Have been away from my desk attending the sale of the books of a 1930s society person who seems to have known everybody including Lord Berners, Robert Byron and Paddy Leigh Fermor - I got some good things, which will appear in a pretentious catalogue come April. The auction was in Essex and they didn't take cheques. My remark that there must be a lot of villains in the area didn't go down too well. Credit cards or cash only. Today's book is by the great Twain. I recall that when he was hanging out with the cannibals he said something like 'I suppose you would like to eat me too' and was politely informed that the flesh of a heavy smoker and drinker was unpalatable to them.

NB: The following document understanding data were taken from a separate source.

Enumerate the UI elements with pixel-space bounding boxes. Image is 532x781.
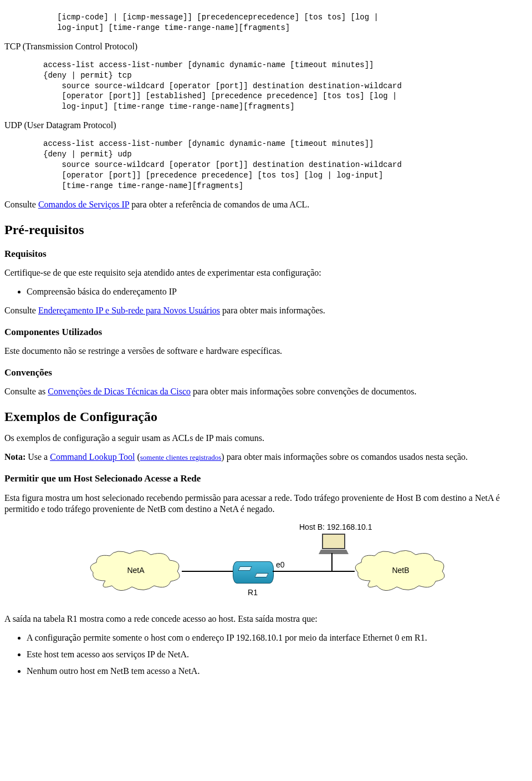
paragraph-nota: Nota: Use a Command Lookup Tool (somente… bbox=[4, 452, 528, 463]
heading-convencoes: Convenções bbox=[4, 367, 528, 378]
text: ( bbox=[135, 452, 140, 462]
link-enderecamento-ip[interactable]: Endereçamento IP e Sub-rede para Novos U… bbox=[38, 306, 220, 315]
router-icon bbox=[233, 561, 274, 584]
label-e0: e0 bbox=[276, 560, 285, 570]
list-item: Este host tem acesso aos serviços IP de … bbox=[27, 649, 528, 660]
label-nota: Nota: bbox=[4, 452, 25, 462]
link-command-lookup-tool[interactable]: Command Lookup Tool bbox=[50, 452, 135, 462]
paragraph-exemplos-intro: Os exemplos de configuração a seguir usa… bbox=[4, 433, 528, 444]
diagram-wire bbox=[273, 571, 355, 572]
text: Consulte bbox=[4, 306, 38, 315]
code-icmp-tail: [icmp-code] | [icmp-message]] [precedenc… bbox=[4, 12, 528, 33]
text: para obter a referência de comandos de u… bbox=[129, 200, 309, 209]
text: Consulte bbox=[4, 200, 38, 209]
text: Consulte as bbox=[4, 387, 48, 396]
link-somente-clientes[interactable]: somente clientes registrados bbox=[140, 452, 222, 462]
link-convencoes-cisco[interactable]: Convenções de Dicas Técnicas da Cisco bbox=[48, 387, 191, 396]
laptop-icon bbox=[319, 534, 346, 552]
list-item: Compreensão básica do endereçamento IP bbox=[27, 286, 528, 297]
text-small: somente clientes registrados bbox=[140, 453, 222, 462]
code-udp: access-list access-list-number [dynamic … bbox=[4, 139, 528, 191]
heading-componentes-utilizados: Componentes Utilizados bbox=[4, 326, 528, 338]
paragraph-componentes: Este documento não se restringe a versõe… bbox=[4, 346, 528, 357]
paragraph-convencoes: Consulte as Convenções de Dicas Técnicas… bbox=[4, 386, 528, 397]
label-neta: NetA bbox=[89, 566, 183, 576]
paragraph-consulte-comandos: Consulte Comandos de Serviços IP para ob… bbox=[4, 199, 528, 210]
heading-exemplos-configuracao: Exemplos de Configuração bbox=[4, 408, 528, 425]
text: para obter mais informações. bbox=[220, 306, 325, 315]
link-comandos-servicos-ip[interactable]: Comandos de Serviços IP bbox=[38, 200, 129, 209]
list-saida: A configuração permite somente o host co… bbox=[4, 632, 528, 677]
text: ) para obter mais informações sobre os c… bbox=[221, 452, 468, 462]
heading-permitir-host: Permitir que um Host Selecionado Acesse … bbox=[4, 473, 528, 484]
heading-requisitos: Requisitos bbox=[4, 248, 528, 260]
list-item: A configuração permite somente o host co… bbox=[27, 632, 528, 643]
text: Use a bbox=[25, 452, 50, 462]
text: para obter mais informações sobre conven… bbox=[191, 387, 416, 396]
list-item: Nenhum outro host em NetB tem acesso a N… bbox=[27, 666, 528, 677]
diagram-wire bbox=[331, 553, 332, 571]
cloud-netb: NetB bbox=[354, 550, 448, 592]
label-netb: NetB bbox=[354, 566, 448, 576]
code-tcp: access-list access-list-number [dynamic … bbox=[4, 60, 528, 112]
label-r1: R1 bbox=[233, 588, 273, 598]
cloud-neta: NetA bbox=[89, 550, 183, 592]
label-host-b: Host B: 192.168.10.1 bbox=[299, 523, 372, 532]
heading-pre-requisitos: Pré-requisitos bbox=[4, 221, 528, 238]
paragraph-saida-intro: A saída na tabela R1 mostra como a rede … bbox=[4, 613, 528, 625]
paragraph-enderecamento: Consulte Endereçamento IP e Sub-rede par… bbox=[4, 305, 528, 316]
paragraph-permitir-intro: Esta figura mostra um host selecionado r… bbox=[4, 493, 528, 515]
list-requisitos: Compreensão básica do endereçamento IP bbox=[4, 286, 528, 297]
heading-udp: UDP (User Datagram Protocol) bbox=[4, 120, 528, 131]
network-diagram: Host B: 192.168.10.1 NetA e0 NetB R1 bbox=[89, 523, 443, 606]
paragraph-certifique: Certifique-se de que este requisito seja… bbox=[4, 267, 528, 278]
diagram-wire bbox=[182, 571, 233, 572]
heading-tcp: TCP (Transmission Control Protocol) bbox=[4, 41, 528, 52]
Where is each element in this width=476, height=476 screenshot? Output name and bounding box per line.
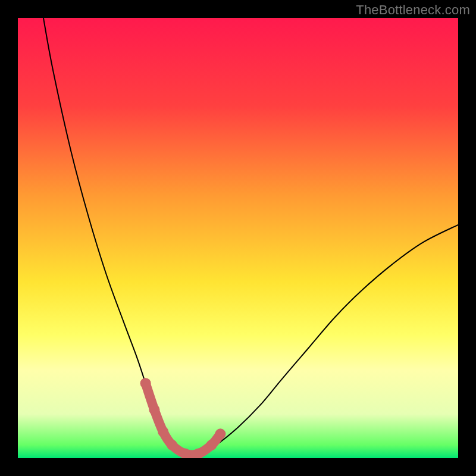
marker-dot <box>158 427 168 437</box>
marker-dot <box>149 405 159 415</box>
chart-frame: TheBottleneck.com <box>0 0 476 476</box>
chart-overlay <box>18 18 458 458</box>
marker-dot <box>206 440 217 450</box>
marker-dot <box>215 428 226 439</box>
marker-dot <box>167 440 177 450</box>
marker-dot <box>140 378 151 389</box>
plot-area <box>18 18 458 458</box>
bottleneck-curve <box>43 18 458 455</box>
watermark-text: TheBottleneck.com <box>356 2 470 18</box>
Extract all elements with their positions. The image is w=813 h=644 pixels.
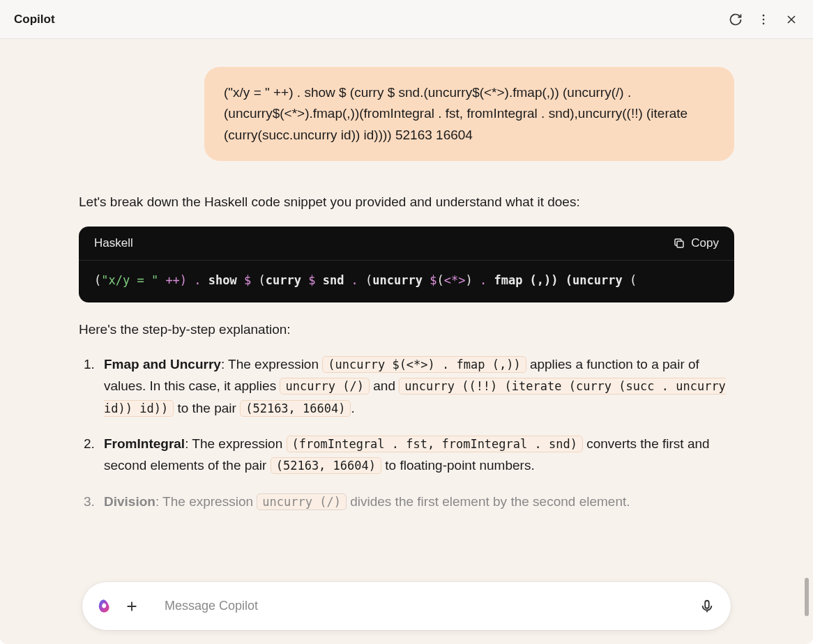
step-list: Fmap and Uncurry: The expression (uncurr… [79, 353, 734, 512]
code-token: ( [623, 273, 637, 287]
copilot-logo-icon [95, 597, 113, 615]
step-2: FromIntegral: The expression (fromIntegr… [98, 433, 734, 477]
svg-point-2 [763, 22, 765, 24]
code-token [423, 273, 430, 287]
step-text: . [351, 401, 354, 415]
code-token: ( [94, 273, 101, 287]
inline-code: (uncurry $(<*>) . fmap (,)) [322, 356, 526, 373]
code-block: Haskell Copy ("x/y = " ++) . show $ (cur… [79, 227, 734, 302]
code-language-label: Haskell [94, 236, 133, 250]
step-1-title: Fmap and Uncurry [104, 357, 221, 371]
step-text: and [370, 378, 399, 393]
step-1: Fmap and Uncurry: The expression (uncurr… [98, 353, 734, 419]
microphone-icon[interactable] [696, 595, 718, 618]
code-token: ( [251, 273, 265, 287]
code-token: <*> [444, 273, 466, 287]
code-token: $ [430, 273, 436, 287]
inline-code: uncurry (/) [280, 378, 370, 394]
step-text: to floating-point numbers. [381, 458, 535, 473]
user-message: ("x/y = " ++) . show $ (curry $ snd.(unc… [204, 67, 734, 161]
code-token: "x/y = " [101, 273, 158, 287]
code-token: $ [244, 273, 251, 287]
svg-rect-3 [677, 241, 683, 247]
more-icon[interactable] [756, 12, 771, 27]
copy-label: Copy [691, 236, 719, 250]
code-token: uncurry [372, 273, 423, 287]
code-token: snd [315, 273, 351, 287]
svg-point-0 [763, 14, 765, 16]
input-bar [82, 582, 731, 630]
step-text: : The expression [185, 436, 286, 451]
svg-rect-4 [705, 600, 709, 608]
step-text: to the pair [174, 401, 240, 415]
code-token: curry [266, 273, 301, 287]
code-token: ) [465, 273, 479, 287]
step-text: : The expression [155, 494, 257, 509]
code-token [301, 273, 308, 287]
code-token: . [480, 273, 487, 287]
plus-icon[interactable] [121, 596, 142, 617]
copy-button[interactable]: Copy [673, 236, 719, 250]
refresh-icon[interactable] [728, 12, 743, 27]
step-3: Division: The expression uncurry (/) div… [98, 491, 734, 512]
code-token: ( [437, 273, 444, 287]
code-token: ( [358, 273, 372, 287]
assistant-intro: Let's break down the Haskell code snippe… [79, 192, 734, 212]
step-text: divides the first element by the second … [347, 494, 630, 509]
scrollbar-thumb[interactable] [805, 578, 809, 616]
code-token: uncurry [572, 273, 623, 287]
titlebar: Copilot [0, 0, 813, 39]
code-token: $ [308, 273, 315, 287]
svg-point-1 [763, 18, 765, 20]
message-input[interactable] [151, 590, 687, 622]
code-token: show [202, 273, 244, 287]
step-3-title: Division [104, 494, 155, 509]
code-token: . [194, 273, 201, 287]
inline-code: uncurry (/) [257, 493, 347, 510]
app-title: Copilot [14, 13, 55, 26]
step-2-title: FromIntegral [104, 436, 185, 451]
close-icon[interactable] [784, 12, 799, 27]
chat-content: ("x/y = " ++) . show $ (curry $ snd.(unc… [0, 39, 813, 644]
step-text: : The expression [221, 357, 322, 371]
inline-code: (52163, 16604) [240, 400, 351, 417]
code-token: . [351, 273, 358, 287]
inline-code: (fromIntegral . fst, fromIntegral . snd) [287, 436, 583, 452]
code-token: ++) [158, 273, 194, 287]
step-intro: Here's the step-by-step explanation: [79, 319, 734, 339]
inline-code: (52163, 16604) [271, 457, 381, 474]
code-header: Haskell Copy [79, 227, 734, 261]
titlebar-actions [728, 12, 799, 27]
code-token: fmap (,)) ( [487, 273, 572, 287]
code-content[interactable]: ("x/y = " ++) . show $ (curry $ snd . (u… [79, 261, 734, 302]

Mark Twain. ADVENTURES OF HUCKLEBERRY FINN. Charles Webster, New York, 1885.
Current Selling Prices
$13000 - $18000 / £6500 - £9000 Want level 50 - 75 High
CLASSIC AMERICAN LITERATURE / JUVENILE FICTION.
Enduring US classic, up there with Moby Dick, Murders in the Rue Morgue and The Scarlet Woman. Hemingway, not necessarily reliable as a guide, opined: "All modern literature comes from one book by Mark Twain...It's the best book we've had. All American writing comes from that. There was nothing before. There has been nothing as good since." Quite a high print run so not especially scarce and there are points to determine early states of the first edition, the most obvious of which are that the title page and page 283/4 are cancels (i.e. page has been replaced on a stub) and that at page 155, the final 5 is slightly dropped, or slightly bigger or entirely absent. Much argument about that five depending on which copy the dealer is attempting to sell. There are other points and a good deal of literary detection has gone into them, precedence is now fairly clearly established. Talking of which the 1884 British edition precedes the American by 4 months but is worth less -- presumably under the rules of 'follow the flag' (i.e. prefer the edition from the author's country.)
VALUE? The UK first is worth about a third of the US, but serious collectors like to have both. There is the story of the dealer who bought a copy privately lacking the front endpaper, when he remarked on this to the seller the chap said 'Yeah that had to go, some guy called Clemens wrote his name on it.' (An old chestnut-- sometimes it's Alice and 'some guy called Dodgson.') There are facsimiles of the first that occasionally turn up online with persons trying to sell them as the real thing; the first clue that something is wrong is that they are in unnaturally fine condition with bright white fore edges, don't be fooled.